In New York State, in which sector of industry do you think more people are employed, the financial activities sector or in government?
It’s the financial services sector, right? Well, not exactly. And it isn’t because hard times are coming to Wall Street. The latest data that come from July 2008 indicate that New York State had 724,000 people employed in the financial activity sector. That sounds like a lot. But the government sector employs more than double this number of workers, 1.52 million at last count! The following chart shows seasonally adjusted monthly employment from 1990 to 2008.
Among other things, what stands out for me includes:
- If the financial sector is in fact nearing a meltdown, then there is still lots of room for the financial activities sector to shed jobs. And with Lehman filing for bankruptcy, AIG in the tank and Merrill Lynch on a respirator, this is perhaps about to happen. These dislocations are healthy for long-run economic prospects of course – if this crisis has taught us anything, it was that much of the expansion in the financial services sector in recent years was wasteful.
- The financial sector in New York is simply not as large as I would have thought it to be.

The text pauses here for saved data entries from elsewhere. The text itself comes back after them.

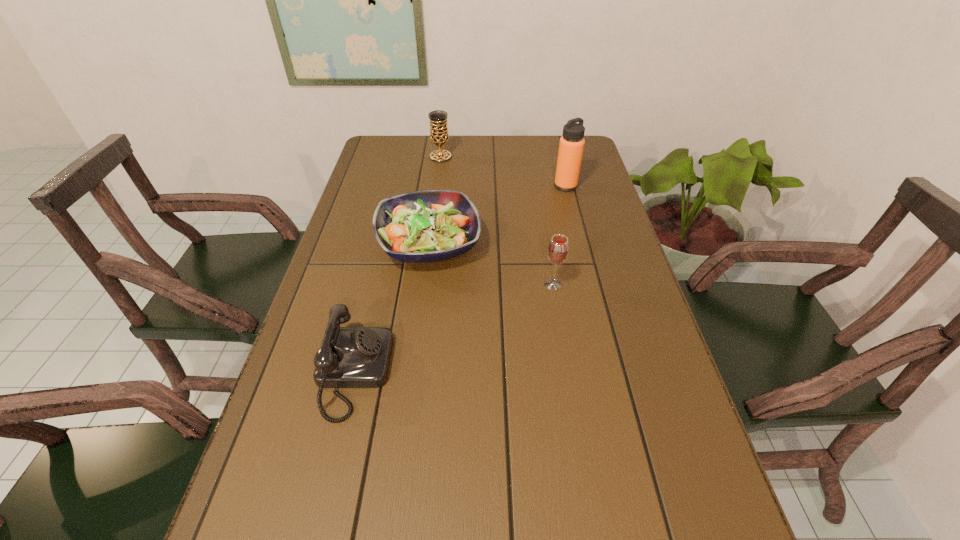 I want to click on free space between the rightmost object and the salad plate, so click(x=497, y=215).

Identify the location of free space between the telephone and the chalice. (397, 265).

Identify the location of vacant space in between the salad plate and the tallest object. Image resolution: width=960 pixels, height=540 pixels. (497, 215).

Locate an element on the screen. Image resolution: width=960 pixels, height=540 pixels. vacant area between the wineglass and the farthest object is located at coordinates click(497, 220).

I want to click on free space between the telephone and the salad plate, so click(392, 308).

Point out which object is positioned as the second nearest to the thermos bottle. Please provide its 2D coordinates. Your answer should be formatted as a tuple, i.e. [(x, y)], where the tuple contains the x and y coordinates of a point satisfying the conditions above.

[(439, 135)]

Locate an element on the screen. The image size is (960, 540). object that ranks as the fourth closest to the fourth object from left to right is located at coordinates (439, 135).

This screenshot has width=960, height=540. What are the coordinates of `vacant position in the image that satisfies the following two spatial constraints: 1. on the front side of the salad plate; 2. on the right side of the second object from right to left` in the screenshot? It's located at (424, 284).

The width and height of the screenshot is (960, 540). I want to click on vacant space that satisfies the following two spatial constraints: 1. on the back side of the second object from right to left; 2. on the left side of the thermos bottle, so click(537, 186).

The labor force is roughly 10 million large, so the financial sector makes up less than 10% of it.
- Even if every single job were lost in the financial sector, New York State’s unemployment rate would jump from its current 5.2% to 12.7%. While that is high, it is not Great Depression high. For reference, NYS unemployment hit 6.5% in September 2003, 6.6% in June 1997 and 8.9% in July 1992.
- The trend lines seem to be moving in the opposite directions.